North American River Otters are not territorial in the classic sense of marking territorial boundaries. Instead they mark prime resource areas within their territory. Often, the site is near their den or a productive food area. They visit these sites repeatedly to urinate, defecate and roll around on the ground – so much so that the surrounding vegetation is often dead or dying and is referred to as a “brown-out.”
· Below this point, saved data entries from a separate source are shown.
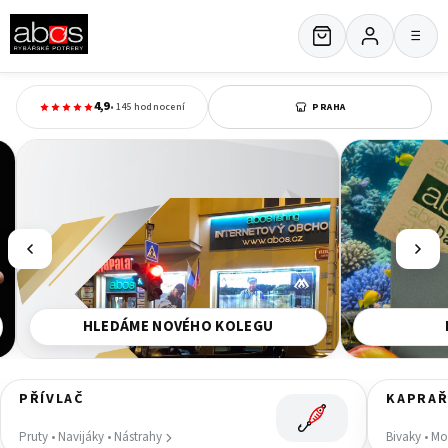
Přejít
na
≡
obsah
R
y
4,9
• 145 hodnocení
b
á
ř
s
k
é
p
HLEDÁME NOVÉHO KOLEGU
o
t
ř
PŘÍVLAČ
KAPRAŘ
e
Pruty • Navijáky • Nástrahy
Bivaky • M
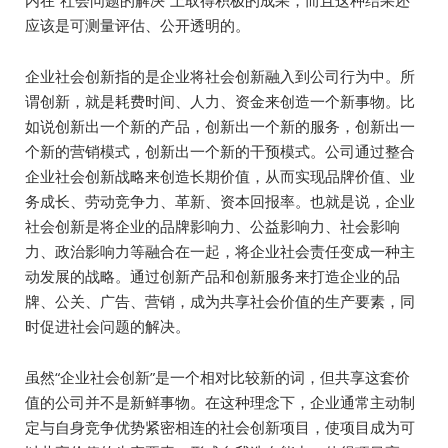
应该是可测量评估、公开透明的。
企业社会创新指的是企业将社会创新融入到公司行为中。所
谓创新，就是耗费时间、人力、资金来创造一个新事物。比
如说创新出一个新的产品，创新出一个新的服务，创新出一
个新的营销模式，创新出一个新的干预模式。公司通过整合
企业社会创新战略来创造长期价值，从而实现品牌价值、业
务成长、劳动竞争力、革新、资本回报率。也就是说，企业
社会创新是将企业的品牌影响力、公益影响力、社会影响
力、政治影响力等融合在一起，将企业社会责任变成一种主
动发展的战略。通过创新产品和创新服务来打造企业的品
牌、公关、广告、营销，成为共享社会价值的生产要素，同
时促进社会问题的解决。
虽然“企业社会创新”是一个相对比较新的词，但共享这套价
值的公司并不是新鲜事物。在这种理念下，企业通常主动制
定与自身竞争优势紧密相连的社会创新项目，使项目成为可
If an otter has been eating fish, its scat is often just a pile of fish scales. However, if it has been dining on crayfish and it is fresh, the scat can be tubular. No matter what form otter scat takes, a tell-tale sign (in addition to fish scales and/or crayfish exoskeletons) is the presence of clear, white or yellow mucus (scat-jellies). It is not always deposited, but occasionally you do find it. The origin of this mucus is not known – most likely it’s from the otter’s intestinal tract or its anal glands. Research shows that the presence of mucous deposits in some otter species indicates reduced prey availability or reproductive state. (Photo: Tubular otter scat is circled in red. Mucus is on right side of photo. Thanks to David Putnam and Natalie Starr for yesterday’s and today’s photo op.)
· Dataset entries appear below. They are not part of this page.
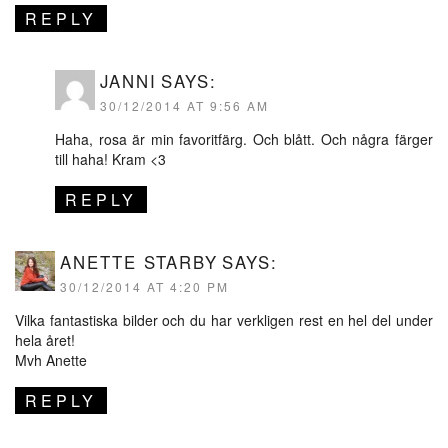
REPLY
JANNI
SAYS:
30/12/2014 AT 9:56 AM
Haha, rosa är min favoritfärg. Och blått. Och några färger
till haha! Kram <3
REPLY
ANETTE STARBY
SAYS:
30/12/2014 AT 4:20 PM
Vilka fantastiska bilder och du har verkligen rest en hel del under
hela året!
Mvh Anette
REPLY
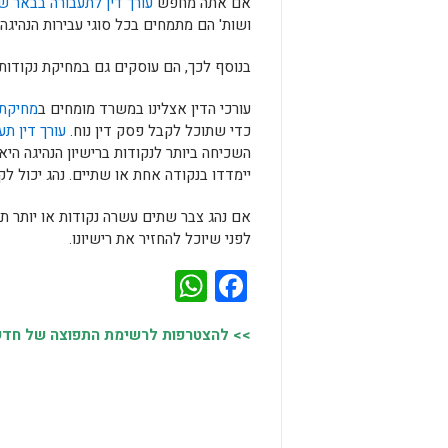
אם אתה מחפש
עורך דין לתעבורה בבאר ש
ושות' הם מתמחים בכל סוגי עבירות הנהיגה,
בנוסף לכך, הם עוסקים גם במחיקת נקודות 
עורכי הדין אצלינו במשרד מומחים ב
מחיקת 
כדי שתוכל לקבל פסק דין נוח.
עורך דין תע
השכיחה ביותר לנקודות ברישיון הנהיגה היא
יימדדו בנקודה אחת או שתיים. נהג יכול לק
אם נהג צבר שתים עשרה נקודות או יותר תוך
לפני שיוכל להחזיר את רישיונו.
WhatsApp
Facebook
>> להצטרפות לרשימת התפוצה של חדשות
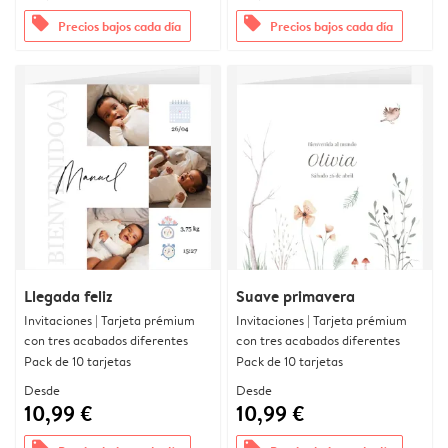
offers
offers
Precios bajos cada día
Precios bajos cada día
Llegada feliz
Suave primavera
Invitaciones | Tarjeta prémium
Invitaciones | Tarjeta prémium
con tres acabados diferentes
con tres acabados diferentes
Pack de 10 tarjetas
Pack de 10 tarjetas
Desde
Desde
10,99 €
10,99 €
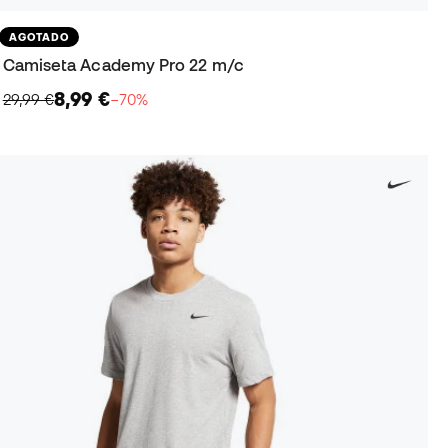
AGOTADO
Camiseta Academy Pro 22 m/c
8,99 €
29,99 €
−70%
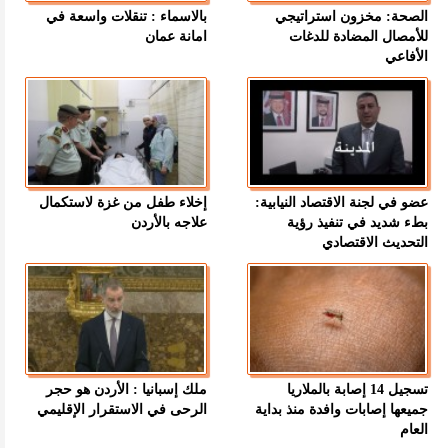
الصحة: مخزون استراتيجي
بالاسماء : تنقلات واسعة في
للأمصال المضادة للدغات
امانة عمان
الأفاعي
عضو في لجنة الاقتصاد النيابية:
إخلاء طفل من غزة لاستكمال
بطء شديد في تنفيذ رؤية
علاجه بالأردن
التحديث الاقتصادي
تسجيل 14 إصابة بالملاريا
ملك إسبانيا : الأردن هو حجر
جميعها إصابات وافدة منذ بداية
الرحى في الاستقرار الإقليمي
العام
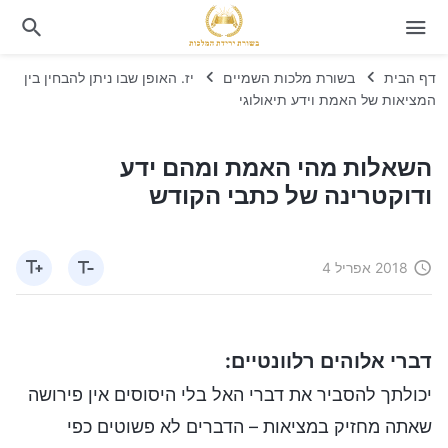
דף הבית
בשורת מלכות השמיים
יז. האופן שבו ניתן להבחין בין
המציאות של האמת וידע תיאולוגי
השאלות מהי האמת ומהם ידע
ודוקטרינה של כתבי הקודש
2018 אפריל 4
דברי אלוהים רלוונטיים:
יכולתך להסביר את דברי האל בלי היסוסים אין פירושה
שאתה מחזיק במציאות – הדברים לא פשוטים כפי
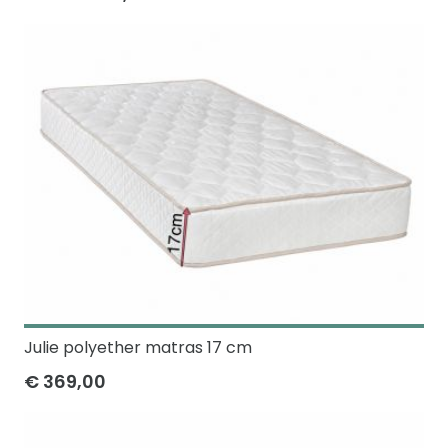
Julie polyether matras 17 cm
€ 369,00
Reasons why Mystery Photo was not
Black Bear: Scat consists primarily of crayfish remains.
Beaver: Beavers defecate only in water, and individual pellets consist of tiny woody fragments resembling sawdust.
Raccoon: Raccoons have latrines where multiple scat is deposited, similar to otters. However, only otters deposit mucus.
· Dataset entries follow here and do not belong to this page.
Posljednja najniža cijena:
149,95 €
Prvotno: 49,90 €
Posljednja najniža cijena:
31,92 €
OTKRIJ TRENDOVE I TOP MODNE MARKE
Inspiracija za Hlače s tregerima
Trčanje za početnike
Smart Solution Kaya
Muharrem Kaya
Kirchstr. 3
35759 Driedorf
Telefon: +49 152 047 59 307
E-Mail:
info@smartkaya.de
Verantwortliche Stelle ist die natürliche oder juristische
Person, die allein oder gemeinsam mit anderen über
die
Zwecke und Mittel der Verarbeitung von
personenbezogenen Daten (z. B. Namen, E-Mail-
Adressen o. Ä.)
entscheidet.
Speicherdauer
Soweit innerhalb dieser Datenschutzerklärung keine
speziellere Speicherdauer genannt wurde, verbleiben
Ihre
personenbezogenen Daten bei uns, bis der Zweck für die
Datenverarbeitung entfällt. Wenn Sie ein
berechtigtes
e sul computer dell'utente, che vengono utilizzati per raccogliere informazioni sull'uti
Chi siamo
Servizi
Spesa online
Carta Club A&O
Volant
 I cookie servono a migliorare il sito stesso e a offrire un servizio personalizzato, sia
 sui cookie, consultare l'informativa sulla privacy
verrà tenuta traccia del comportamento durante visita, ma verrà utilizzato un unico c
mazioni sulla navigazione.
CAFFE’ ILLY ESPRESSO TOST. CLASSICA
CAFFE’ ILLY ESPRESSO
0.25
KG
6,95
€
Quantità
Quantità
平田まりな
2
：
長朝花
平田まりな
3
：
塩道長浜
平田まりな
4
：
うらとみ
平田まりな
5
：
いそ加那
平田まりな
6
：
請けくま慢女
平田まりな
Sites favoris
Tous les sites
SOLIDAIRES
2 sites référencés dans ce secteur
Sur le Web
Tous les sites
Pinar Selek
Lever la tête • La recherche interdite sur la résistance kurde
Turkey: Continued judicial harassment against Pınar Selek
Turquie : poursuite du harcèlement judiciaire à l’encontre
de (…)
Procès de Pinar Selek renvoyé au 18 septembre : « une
Whose scat??? (Hint: Size – ¾” diameter; Location – near body of water) Please respond on Naturally Curious blog site, www.naturallycuriouswithmaryholland.wordpress.com under “Comments.”
Yesterday’s post about the Painted Lady butterfly has a mis-identified inset photo. Two butterflies in the genus Vanessa resemble each other closely – V. cardui (Painted Lady) and V. virginiensis (American Lady), both of which are found in the Northeast. While the main photo was correctly identified as a Painted Lady, the inset photo is an American Lady. Details enabling you to determine which of these migrating butterflies you are seeing can be found at http://bugguide.net/node/view/236368 . (Bugguide.net is an excellent resource for anyone wanting the identity of an insect or spider. You simply submit your photo and generous entomologists provide i.d.s). Many thanks to naturalist/author Kathie Fiveash for bringing this mis-identification to my attention.
If anyone reading this blog considers fungi too boring to be of interest, they may be about to experience a change of heart. A group of fungi known as “stinkhorns” generate a lot of interest, mostly because of their appearance and their odor. These fungi vary in color, shape and size, but they all share two characteristics. All stinkhorns begin fruiting by sprouting an “egg” from which they erupt, often as quickly as overnight, and a portion of their fruiting body is covered with slime (gleba) which contains spores.
Many species of Stinkhorns have a phallic form, including Ravel’s Stinkhorn (Phallus ravenelii). Brown, foul-smelling, spore-laden slime is located at the tip of this fungus. Attracted by the odor, insects (mostly flies) land and feed on the slime. With bellies full and feet covered with spores, the flies depart, serving as efficient spore dispersers.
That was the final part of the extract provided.